__ASSIGNMENT__
A word-for-word copy is needed of the line containing "phpBB Limited об" and every line after it through the end of the records below, leaving out all pictures.

╭─ DATA FOR THIS TASK

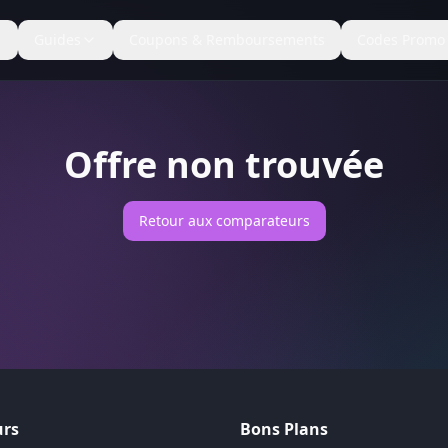
Guides
Coupons & Remboursements
Codes Promo
Offre non trouvée
Retour aux comparateurs
rs
Bons Plans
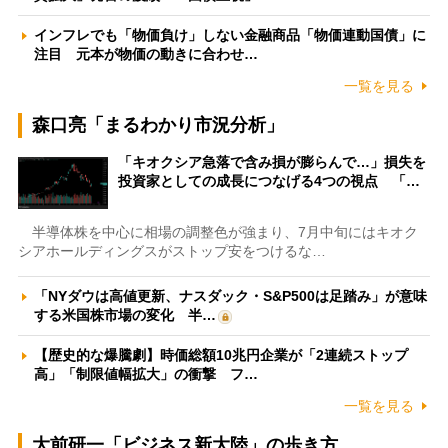
インフレでも「物価負け」しない金融商品「物価連動国債」に
注目 元本が物価の動きに合わせ…
一覧を見る
森口亮「まるわかり市況分析」
「キオクシア急落で含み損が膨らんで…」損失を
投資家としての成長につなげる4つの視点 「…
半導体株を中心に相場の調整色が強まり、7月中旬にはキオク
シアホールディングスがストップ安をつけるな…
「NYダウは高値更新、ナスダック・S&P500は足踏み」が意味
する米国株市場の変化 半…
【歴史的な爆騰劇】時価総額10兆円企業が「2連続ストップ
高」「制限値幅拡大」の衝撃 フ…
一覧を見る
大前研一「ビジネス新大陸」の歩き方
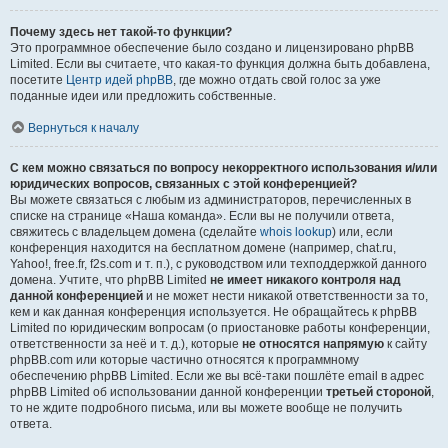
Почему здесь нет такой-то функции?
Это программное обеспечение было создано и лицензировано phpBB
Limited. Если вы считаете, что какая-то функция должна быть добавлена,
посетите
Центр идей phpBB
, где можно отдать свой голос за уже
поданные идеи или предложить собственные.
Вернуться к началу
С кем можно связаться по вопросу некорректного использования и/или
юридических вопросов, связанных с этой конференцией?
Вы можете связаться с любым из администраторов, перечисленных в
списке на странице «Наша команда». Если вы не получили ответа,
свяжитесь с владельцем домена (сделайте
whois lookup
) или, если
конференция находится на бесплатном домене (например, chat.ru,
Yahoo!, free.fr, f2s.com и т. п.), с руководством или техподдержкой данного
домена. Учтите, что phpBB Limited
не имеет никакого контроля над
данной конференцией
и не может нести никакой ответственности за то,
кем и как данная конференция используется. Не обращайтесь к phpBB
Limited по юридическим вопросам (о приостановке работы конференции,
ответственности за неё и т. д.), которые
не относятся напрямую
к сайту
phpBB.com или которые частично относятся к программному
обеспечению phpBB Limited. Если же вы всё-таки пошлёте email в адрес
phpBB Limited об использовании данной конференции
третьей стороной
,
то не ждите подробного письма, или вы можете вообще не получить
ответа.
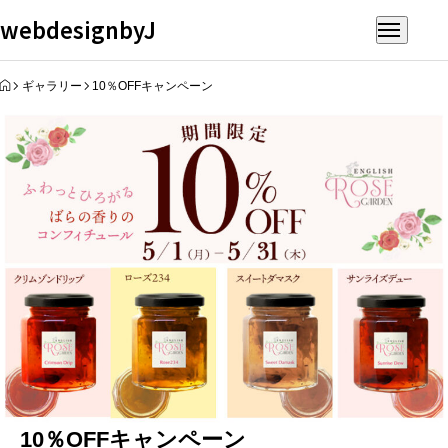
webdesignbyJ
HOME
ギャラリー
10％OFFキャンペーン
10％OFFキャンペーン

╰─

__TASK SOLUTION__
phpBB Limited об использовании данной конференции
третьей стороной
,
то не ждите подробного письма, или вы можете вообще не получить
ответа.
webdesignbyJ
HOME
ギャラリー
10％OFFキャンペーン
10％OFFキャンペーン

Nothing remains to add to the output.